What I discovered in my exploration of the Bloom Ephemera is that it really does not really consist of “ephemera” at all — at least not as traditionally defined as “paper items (as posters, broadsides, and tickets) that were originally meant to be discarded after use but have since become collectibles” (Merriam-Webster). It consists, in fact, chiefly of periodicals — and while periodicals (magazines, newspapers, newsletters, etc.) have a limited active life and might in that sense be considered somewhat ephemeral, they are regular publications that libraries, for example, systematically retain (as opposed to handbills and ticket stubs, which they do not).
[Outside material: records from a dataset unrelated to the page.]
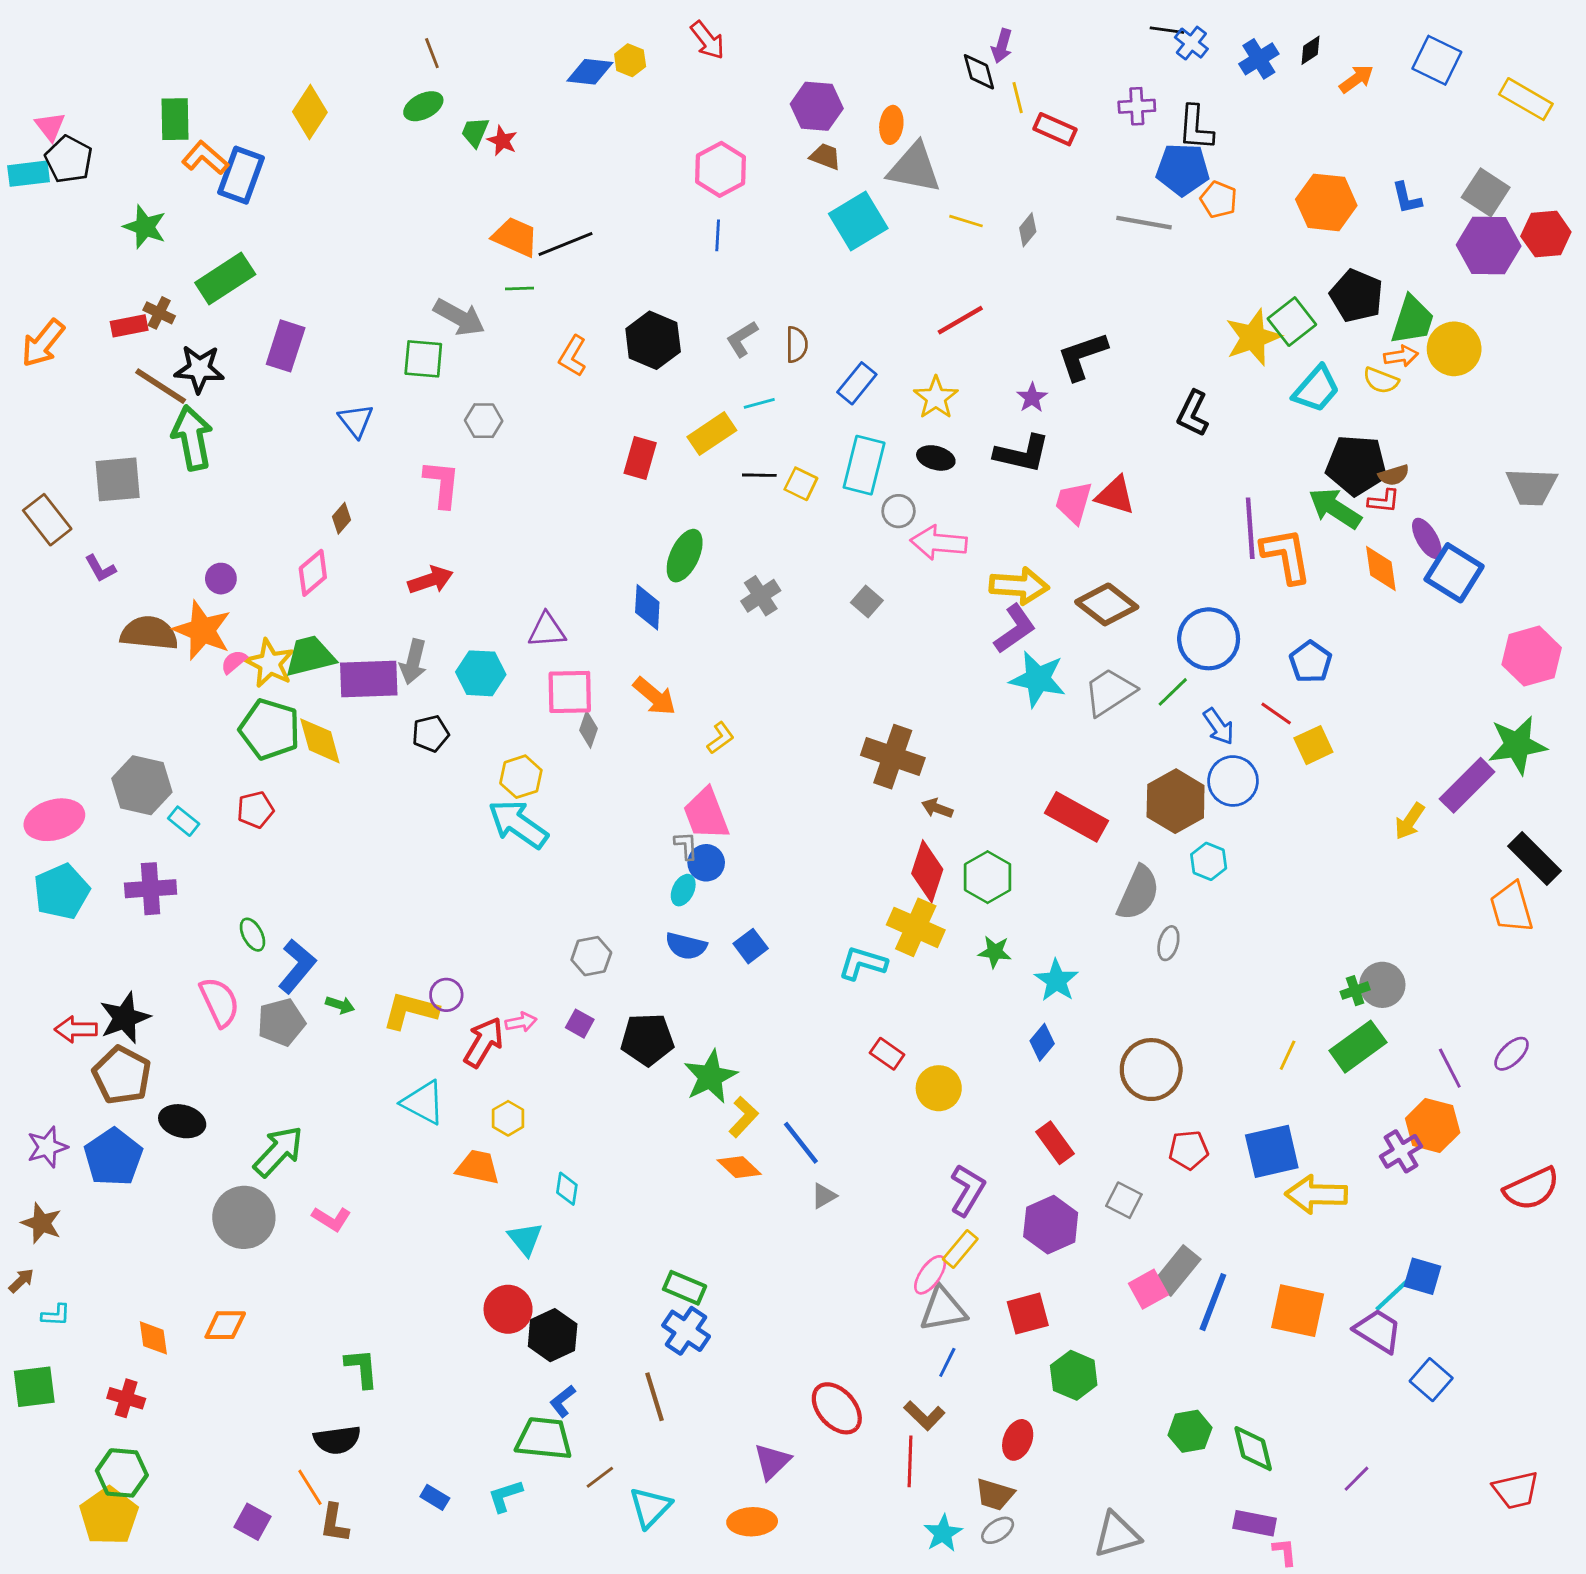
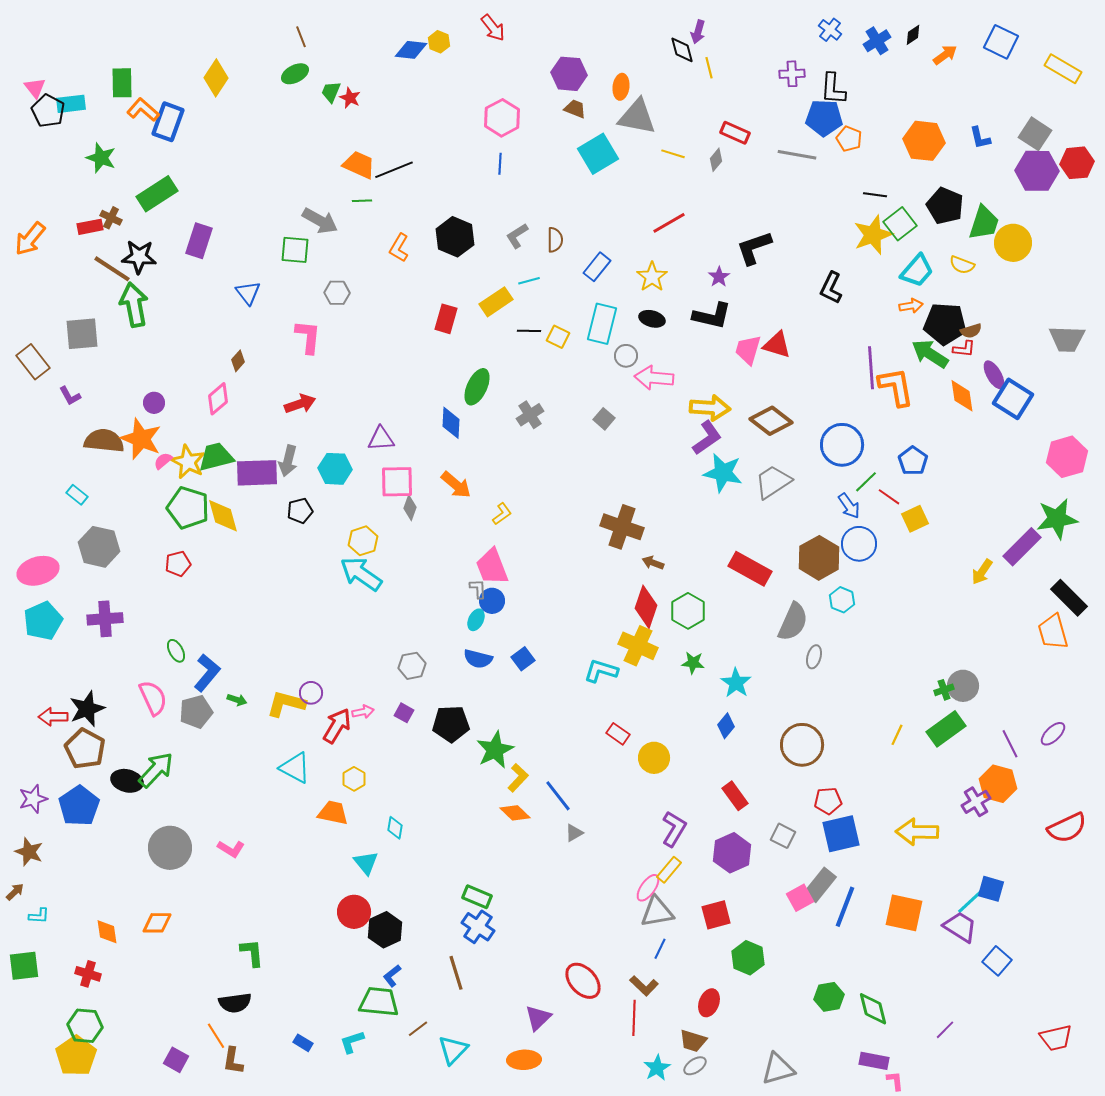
black line: (1167, 30) -> (875, 195), moved
red rectangle: (1055, 129) -> (735, 133), moved
cyan rectangle: (29, 174) -> (71, 104), moved
orange arrow: (1401, 356) -> (911, 306), moved
green line: (1173, 692) -> (866, 482), moved
cyan rectangle: (184, 821) -> (77, 495), moved
green arrow: (278, 1151) -> (156, 770), moved
blue square: (1272, 1151) -> (841, 834), moved

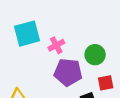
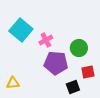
cyan square: (27, 34) -> (21, 30), turned -35

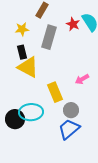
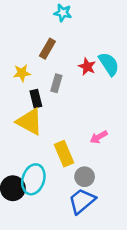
gray rectangle: (49, 37) -> (56, 83), size x0.6
black rectangle: (22, 52) -> (36, 99), moved
cyan ellipse: (31, 112) -> (33, 179), turned -70

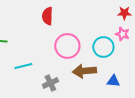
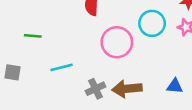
cyan circle: (103, 47) -> (152, 23), moved
brown arrow: (84, 71) -> (127, 89), moved

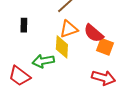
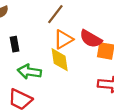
green arrow: (43, 61) -> (29, 72), moved, turned 30

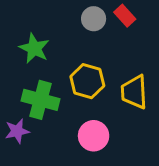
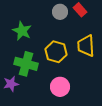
yellow trapezoid: (134, 92) -> (86, 46), moved

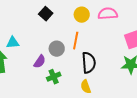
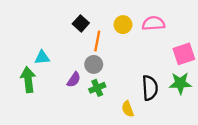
orange line: (76, 41) -> (97, 41), moved
black semicircle: (89, 63) -> (150, 88), moved
green cross: (54, 77) -> (97, 88), moved

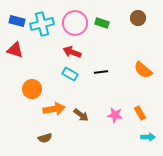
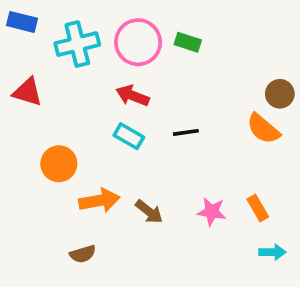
brown circle: (138, 18) -> (280, 94), moved
blue rectangle: (17, 21) -> (22, 22), moved

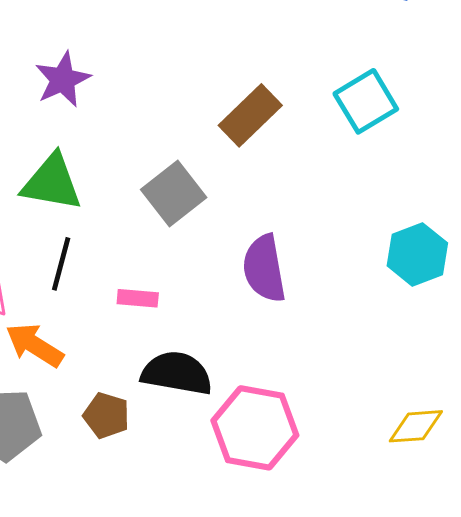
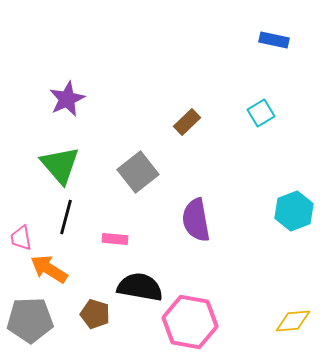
cyan square: (366, 101) -> (261, 113), size x0.7
brown rectangle: (250, 115) -> (187, 122), size x0.7
green triangle: (52, 183) -> (60, 165), turned 39

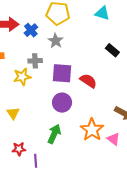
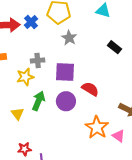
blue cross: (31, 30) -> (31, 22), moved
gray star: (56, 41) -> (69, 38), moved
red semicircle: (88, 81) -> (90, 89), moved
green arrow: (54, 134) -> (39, 101), moved

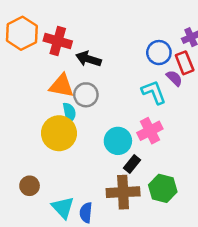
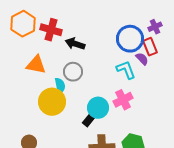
blue circle: (159, 53) -> (130, 39), size x1.4
orange triangle: (62, 86) -> (36, 65), moved
black rectangle: (132, 164) -> (89, 120), moved

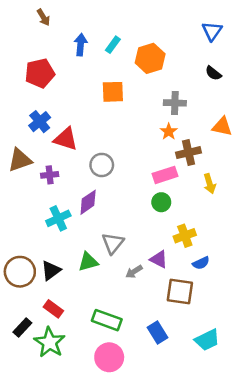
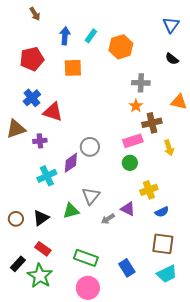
orange square: (113, 92) -> (73, 68), moved
gray circle: (102, 165) -> (90, 147), moved
brown circle: (20, 272) -> (16, 219), size x0.6
brown square: (180, 292) -> (163, 244), moved

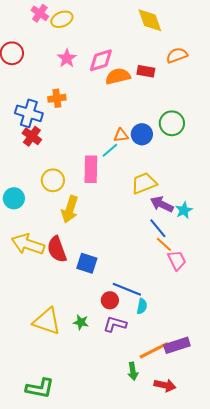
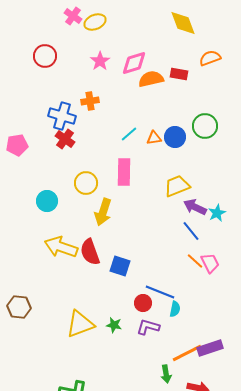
cyan line: (110, 150) -> (129, 134), moved
orange line: (164, 244) -> (195, 261), moved
yellow triangle: (47, 321) -> (80, 324), turned -40

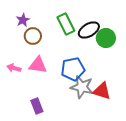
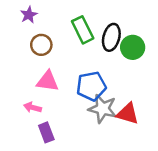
purple star: (23, 20) -> (29, 15), moved
black ellipse: (89, 30) -> (111, 37), turned -45
pink arrow: (14, 68) -> (33, 107), moved

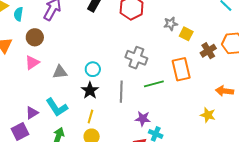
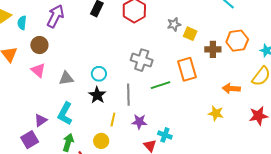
brown cross: (208, 51) -> (213, 49), turned 35
pink triangle: (32, 63) -> (38, 70), turned -42
cyan L-shape: (57, 107) -> (65, 114), turned 65
yellow line: (90, 117) -> (113, 120), moved
purple star: (143, 119) -> (139, 122), moved

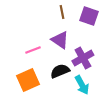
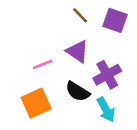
brown line: (62, 12) -> (80, 15), turned -32
black semicircle: (60, 71) -> (78, 91), turned -126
Some of the magazines here, I’m sure, are duplicates of those found in the Bloom Alternative Press Collection. Some are fairly mainstream popular magazines (e.g., Commonweal, Ramparts) that don’t closely fit the definition of “alternative.” But much else is wonderfully obscure and one-of-a-kind: newsletters put out by tiny leftist organizations, press releases, zines, local free newsweeklies, and so on.
The collection seems to have a mixed provenance. Some items bear labels addressed to individuals in Washington, D.C., but there is also much else that is addressed to Liberation News Service, 160 Claremont Ave., New York, NY. The material dates to as late as 1975. With the eventual decline of the New Left movement after the end of the Vietnam War, LNS ceased operations around that time.
Unfortunately, the research value of the Bloom Ephemera Collection is compromised in its current random state. Undoubtedly it contains rich and fascinating documentation of the New Left and the myriad socio-political issues it encompasses, but any researchers seeking material on a specific topic within it would need to be very dogged in their pursuit!